Tuvimos unos guías de excepción: los propios vecinos y José Ibarra, autor de 'Los inicios del poblamiento contemporáneo del paraje de la Algameca Chica de Cartagena' , un delicioso libro ilustrado con imágenes antiguas y otras modernas de 12 fotógrafos cartageneros, maquetado por mi amigo Juan José Ruiz y donde el autor documenta, desde el siglo XVIII los asentamientos humanos en la Algameca y las historias, fiestas y curiosidades de una zona que tuvo una época de esplendor a finales del siglo XIX y primeras décadas del XX.

Cuenta Ginés García Martínez que el topónimo viene del árabe 'gamek', que significa suelo profundo y húmedo. La primera mención por escrito aparece en la época de la construcción del Arsenal, en 1728, en un escrito del ministro Intendente General de la Marina que instaba a la construcción de un canal con dique para que las aguas y lodos de la rambla Benipila desembocasen fuera del puerto, desviándose hacia las Algamecas, lo cual cambió radicalmente la fisonomía de la zona oeste de la ciudad.

En aquellos años, la batería de costa de la Algameca Chica estaba armada con 6 cañones y la de la Algameca Grande con 12. Ambas fueron de vital importancia en la guerra cantonal de finales de 1873. Precisamente en la novela 'Mr. Witt en el Cantón', uno de los personajes huye de la ciudad por la zona de la Algameca. Hay escritos que hacen constar que a finales del XVIII en esta zona ya era habitual la toma de baños en verano. Por otro lado, a mediados del XIX se realizaron prospecciones mineras de hierro y cobre, que convivían con las viejas yeserías y con la localización del nuevo matadero municipal, que se ubicó aquí para alejarlo del casco urbano. Hoy día continúa el uso militar 'de los americanos' en la Algameca Grande.

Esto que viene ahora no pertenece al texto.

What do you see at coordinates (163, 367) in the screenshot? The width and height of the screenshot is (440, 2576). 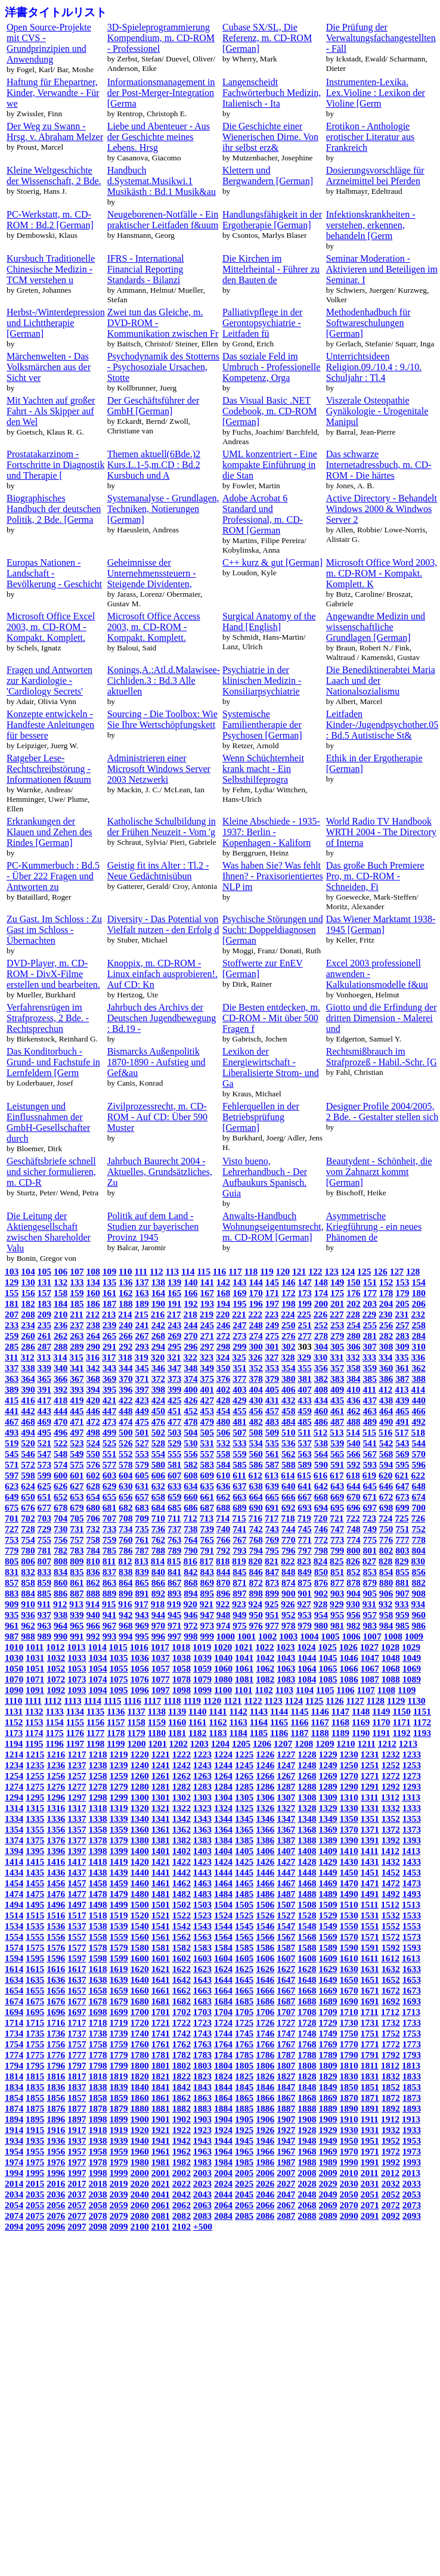 I see `Psychodynamik des Stotterns - Psychosoziale Ursachen, Stotte` at bounding box center [163, 367].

Ibarra nos contó éstas y otras historias que recoge en su libro, haciendo las delicias de todos los asistentes. En su libro también recoge la leyenda de la Amalia, que ya narraron Federico Casal e Isidoro Valverde, que como yo no cuento 'mi canción sino a quien conmigo va', se quedará para otra ocasión. La ruta finalizó tomando unas cervecicas en la Tasca de la Vasca que encontramos perdida entre las callejuelas entrañables de este poblado. La Algameca vive.